■ Exercise details ■
Filter the lines below, copying only those with the string "آریانا".

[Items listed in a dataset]
■ ■ ■

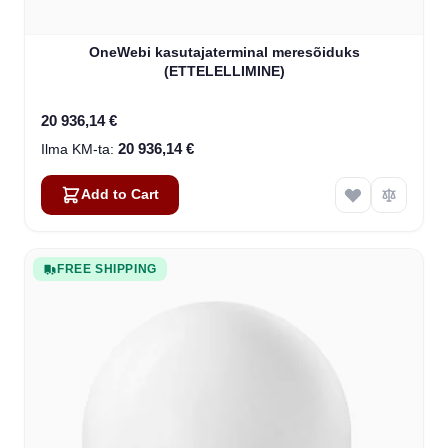
OneWebi kasutajaterminal meresõiduks
(ETTELELLIMINE)
20 936,14 €
20 936,14 €
Add to Cart
FREE SHIPPING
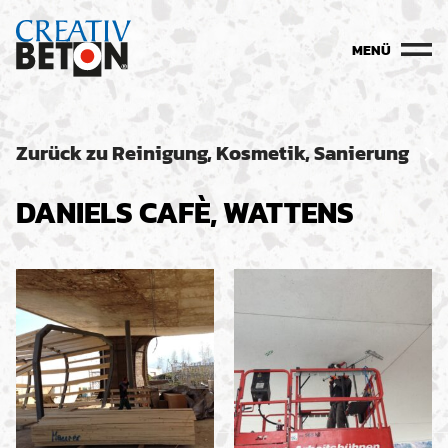
MENÜ
Zurück zu Reinigung, Kosmetik, Sanierung
DANIELS CAFÈ, WATTENS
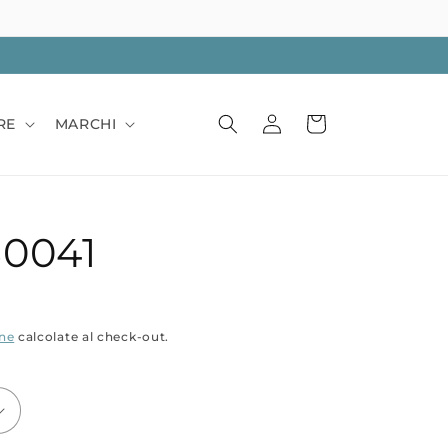
Accedi
Carrello
RE
MARCHI
50041
one
calcolate al check-out.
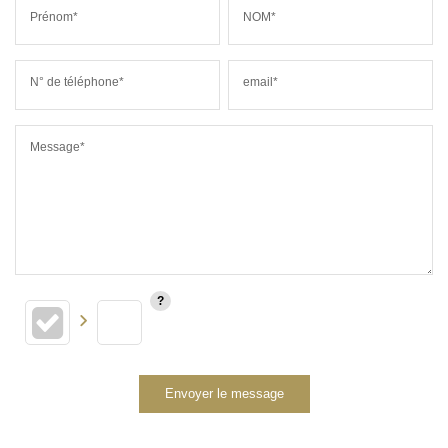
Prénom*
NOM*
N° de téléphone*
email*
Message*
Envoyer le message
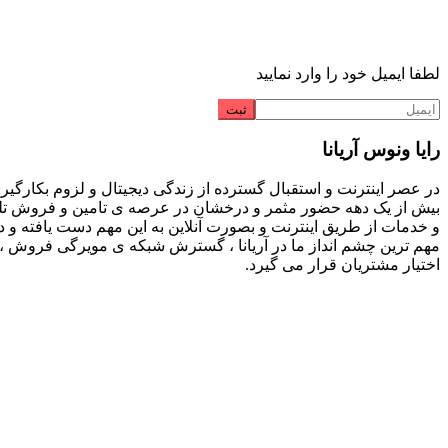
لطفا ایمیل خود را وارد نمایید
رایا ونوس آریانا
در عصر اینترنت و استقبال گسترده از زندگی دیجیتال و لزوم بکارگیر
بیش از یک دهه حضور مثمر و درخشان در عرصه ی تامین و فروش تلفن
و خدمات از طریق اینترنت و بصورت آنلاین به این مهم دست یافته و 
مهم ترین چشم انداز ما در آریانا ، گسترش شبکه ی مویرگی فروش ، 
اختیار مشتریان قرار می گیرد.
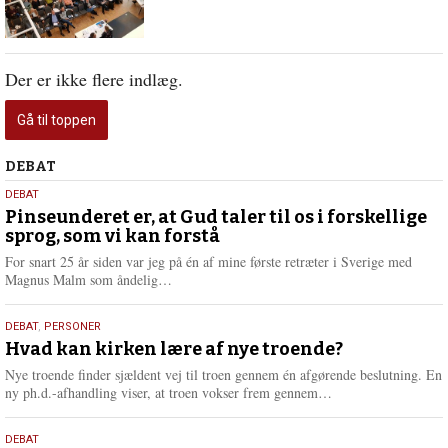
Der er ikke flere indlæg.
Gå til toppen
Debat
DEBAT
5.
DEBAT
august
Pinseunderet er, at Gud taler til os i forskellige
sprog, som vi kan forstå
2026
For snart 25 år siden var jeg på én af mine første retræter i Sverige med
L
Magnus Malm som åndelig…
æ
s
25.
DEBAT
,
PERSONER
m
juli
Hvad kan kirken lære af nye troende?
e
2026
r
Nye troende finder sjældent vej til troen gennem én afgørende beslutning. En
e
L
ny ph.d.-afhandling viser, at troen vokser frem gennem…
æ
s
9.
DEBAT
m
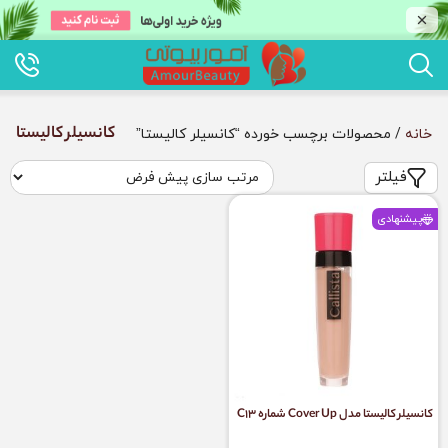
کانسیلر کالیستا
خانه
/ محصولات برچسب خورده “کانسیلر کالیستا”
فیلتر
پیشنهادی
کانسیلر کالیستا مدل Cover Up شماره C13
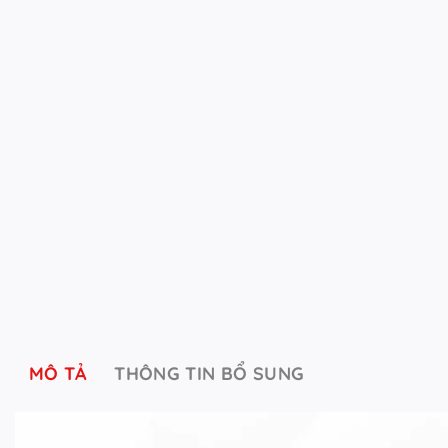
MÔ TẢ
THÔNG TIN BỔ SUNG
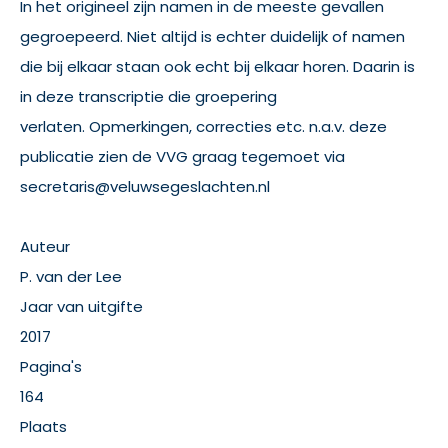
In het origineel zijn namen in de meeste gevallen
gegroepeerd. Niet altijd is echter duidelijk of namen
die bij elkaar staan ook echt bij elkaar horen. Daarin is
in deze transcriptie die groepering
verlaten. Opmerkingen, correcties etc. n.a.v. deze
publicatie zien de VVG graag tegemoet via
secretaris@veluwsegeslachten.nl
Auteur
P. van der Lee
Jaar van uitgifte
2017
Pagina's
164
Plaats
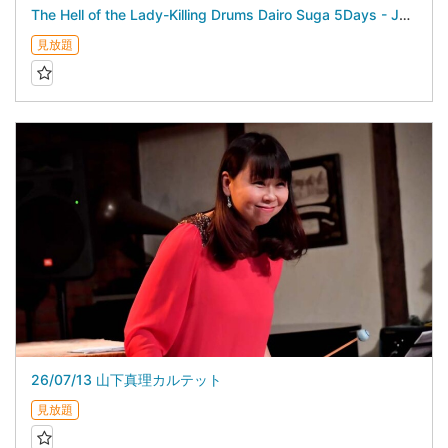
The Hell of the Lady-Killing Drums Dairo Suga 5Days - July 25, 2026 -
見放題
26/07/13 山下真理カルテット
見放題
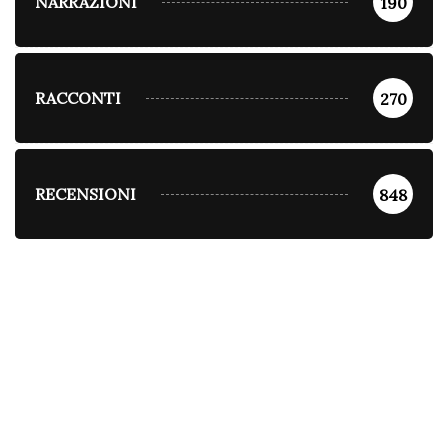
NARRAZIONI
190
RACCONTI
270
RECENSIONI
848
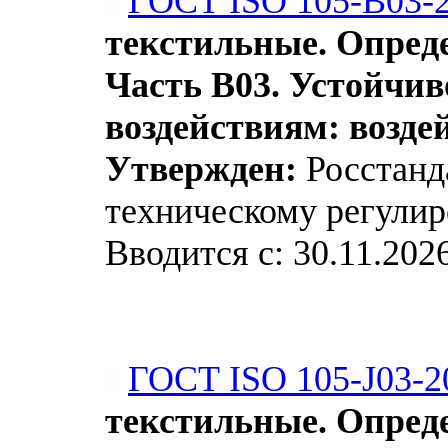
ГОСТ ISO 105-B03-
текстильные. Опреде
Часть В03. Устойчи
воздействиям: возде
Утвержден:
Росстанда
техническому регулир
Вводится с: 30.11.202
ГОСТ ISO 105-J03-2
текстильные. Опреде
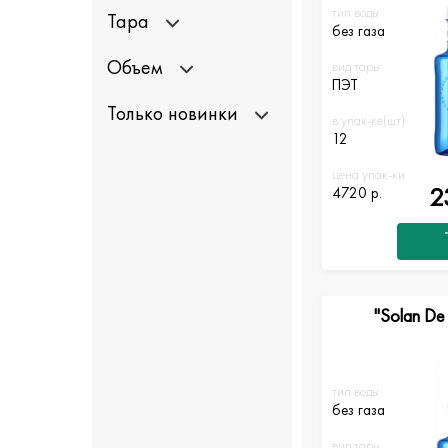
тип воды
Тара
без газа
Объем
вид тары
ПЭТ
Только новинки
в упак-ке(шт)
12
цена упак-ки
2
4720 р.
"Solan De
тип воды
без газа
вид тары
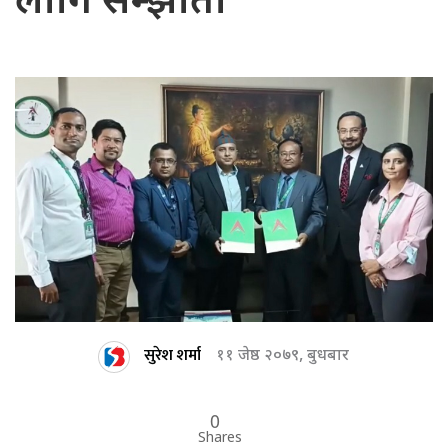
लागि सम्झौता
सुरेश शर्मा
११ जेष्ठ २०७९, बुधबार
0
Shares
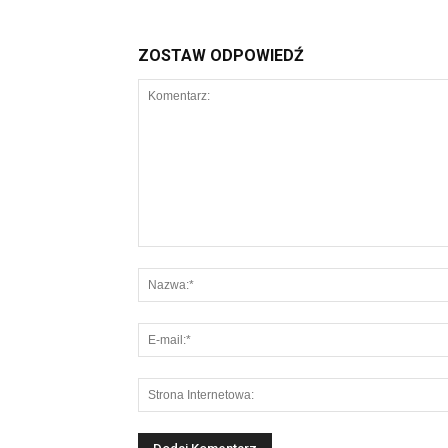
ZOSTAW ODPOWIEDŹ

■ ■ ■

■ The answer ■
رایا ونوس آریانا
مهم ترین چشم انداز ما در آریانا ، گسترش شبکه ی مویرگی فروش ، 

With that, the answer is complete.